Pesticides used against the sharpshooter elsewhere in California are nerve toxins, such as the Nemacur that recently killed hundreds of birds in Alexander Valley and injured frogs elsewhere. Like canaries in a coal mine, critics say, these animals indicate the potential threat of pesticides to human health.
Activists led by the Town Hall Coalition, a west county organization that has fought vineyard expansions and related issues, scored a major victory last week when county agricultural officials suspended the use of Nemacur. More than 400 birds died after its use by the Klein Family Vintners. Nemacur bears a warning label with skull and crossbones and the words "Poison, Danger, Peligro." The small print reads, "This pesticide is toxic to fish and wildlife. Birds feeding on treated areas may be killed."
Critics contend that, like Nemacur, carbaryl poses too high a risk to people living near sprayed areas. It's time we learn from history, they say. "Many chemicals have been used in the past when manufacturers claimed they were safe, only to be banned after they were discovered to be harmful--DDT, Lindane, Dursban, and, recently, Diazinon, just to name a few," contends No Spray's research committee co-coordinator Rosemarie MacDowell. "They are used, harm is done, then they are banned."
Tara Treasurefield of the Town Hall Coalition, adds, "Why wait until carbaryl damages wildlife? Its use should be suspended now, since we know that it will be deadly." That belief is echoed by other local activists. "It defies logic to believe that chemicals that kill bugs are not going to have a negative effect on human health," comments No Spray leader Helen Kochenderfer of Sonoma County's Peace and Justice Center, who advocates civil disobedience if the forced spraying begins. "It's a personal affront to people who spend years minimizing their exposure to toxics for the county to plan to leave their yards dripping with chemicals.
"People have to act; nobody is going to save us but ourselves. "
Will Shonbrun of Sonoma Valley notes, "Our government must put the health of people and our environment first, not the economic interests of one industry. Who is willing to risk the health of his/her child from pesticide poisoning so that a wine grower may profit? Certainly not I."
Organic farmers and gardeners, local officials, teachers, parents, students, physicians, and others attended the Dec. 11 gathering at the Summerfield Waldorf School barn. Sebastopol Mayor Larry Robinson, Sebastopol City Councilmember Craig Litwin, and Sonoma Vice-Mayor Ken Brown were among two dozen speakers.
Sebastopol, Sonoma, and Cotati city councils all have passed resolutions opposing the forced spraying plan.
"The motivations for our actions are as important as the actions themselves. Love for this land and the resolve to protect it can be a sustaining energy which endures and leads to the best possible outcome," says Robinson. "Love of this land will, ultimately, be far more effective than anger against those who would destroy it."

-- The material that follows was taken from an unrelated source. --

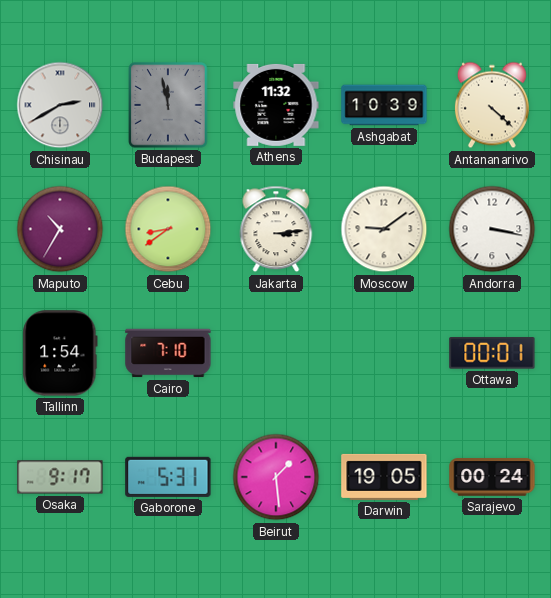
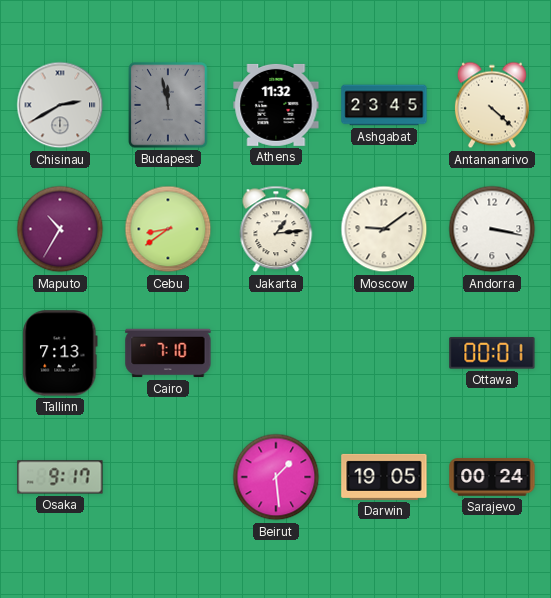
Ashgabat: 10:39 -> 23:45
Jakarta: 3:14 -> 1:14
Tallinn: 1:54 -> 7:13
Gaborone: 5:31 -> none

Yet the No Spray group does not oppose all pesticide use, only that which infringes on nonvineyard areas. "If grape growers use pesticides on their own land, that is their legal choice," says Shonbrun, "but they do not have the right to subject others to chemical poisoning."
But, critics point out, when authorities spray at private homes and public properties, including schools, roadsides, and parks, they have crossed the line. "Forced spraying is an in-your-face violation of constitutional rights," says Christine Walker. "I would defend my family and my neighbors' property against toxic chemicals."
Vicki Oldham of the Mendocino Environmental Center--whose timber-war veterans have attended Sonoma meetings--adds, "A farmer's'right to spray ends at his property, and chemical drift will not be tolerated."